Qu’est-ce qu’un zombi ? Les origines sont caribéennes, à plus de 7 300 km de chez nous, et c’est sur l’île d’Haïti (celle partagée en 2 avec la Dominique Républicaine) qu’on zombifie des gens. Dès le XVIᵉ siècle, des colons français exploitent les ressources de l’île, et 2 siècles plus tard, c’est-à-dire en 1804 : les esclaves proclament leur indépendance et Haïti devient la première république noire indépendante du monde. Les zombis sont issus de cette histoire coloniale.
Les origines de la zombification sont africaines et vaudou, car dans la sorcellerie vaudou, il y a une désignation et des reconnaissances de démons, d’esprits et de revenants africains. Le vaudou haïtien est quant à lui un métissage entre vaudou africain et catholicisme. En fait, tous les esclaves du XVI-XVIIᵉ qui débarquent dans la colonie française localisée à Saint-Domingue sont systématiquement baptisés entre 1626 et 1804.
Le zombi, c’est également une mémoire incarnée par le passé vécu. Son existence est le résultat d’une ré-appropriation de son corps et de son libre-arbitre par rapport aux traumatismes vécus par l’esclavage. Le zombi c’est aussi le dernier témoignage d’une mémoire très particulière, car cette dernière est sans construction du discours (un zombi ne peut plus parler).

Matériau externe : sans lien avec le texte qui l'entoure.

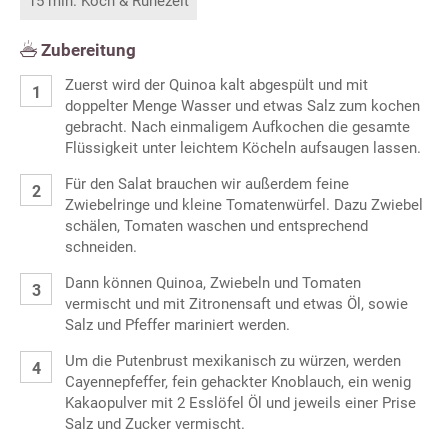
15 min. Koch & Ruhezeit
Zubereitung
Zuerst wird der Quinoa kalt abgespült und mit
doppelter Menge Wasser und etwas Salz zum kochen
gebracht. Nach einmaligem Aufkochen die gesamte
Flüssigkeit unter leichtem Köcheln aufsaugen lassen.
Für den Salat brauchen wir außerdem feine
Zwiebelringe und kleine Tomatenwürfel. Dazu Zwiebel
schälen, Tomaten waschen und entsprechend
schneiden.
Dann können Quinoa, Zwiebeln und Tomaten
vermischt und mit Zitronensaft und etwas Öl, sowie
Salz und Pfeffer mariniert werden.
Um die Putenbrust mexikanisch zu würzen, werden
Cayennepfeffer, fein gehackter Knoblauch, ein wenig
Kakaopulver mit 2 Esslöfel Öl und jeweils einer Prise
Salz und Zucker vermischt.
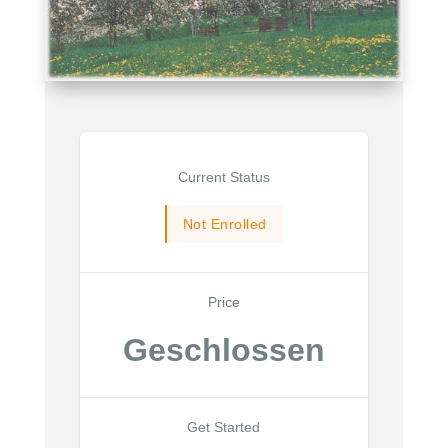
Current Status
Not Enrolled
Price
Geschlossen
Get Started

Les significations et (surtout) leur rôles, sont détournés en Haïti. Parce que la communauté des esclaves en fait son instrument de justice contre la justice des colons. C’est-à-dire que les sorciers vaudou haïtiens prennent le rôle des juges et administrent des poisons à très faibles doses, qui simulent la mort à des victimes désignées en aparté. Ainsi les zombis ont le même traitement que les esclaves de l’île : instrumentalisation de leurs corps et dépossession de leur liberté.
Le film Zombi Child de Bertrand Bonello est un documentaire peuplé d’éléments fictifs, qui reprennent l’imaginaire de la sorcellerie et du cannibalisme. Fait réel : En 1962, à Haïti, un homme nommé Clairvius Narcisse (interprété par Bijou Mackenson) se retrouve intoxiqué par une poudre glissée dans sa chaussure et se retrouve transformé en état de zombification, c’est-à-dire que son système nerveux et les cycles internes de ses organes vitaux sont ralentis dans un rythme de l’ordre du sous-régime. Clairvius est une première fois enterré (en 1962) et se retrouve déterré par ses criminels quelques heures plus tard. Clairvius se métamorphose en créature humaine privée de mémoire et de désirs, il est ensuite exploité dans des plantations de canne à sucre, où il sera drogué tous les jours. Clairvius arrive à s’enfuir au bout de 2 ans, l’esprit toujours embrumé, pour se cacher dans les hauteurs montagneuses de l’île, redescendant certains soirs en ville pour observer sa femme à distance.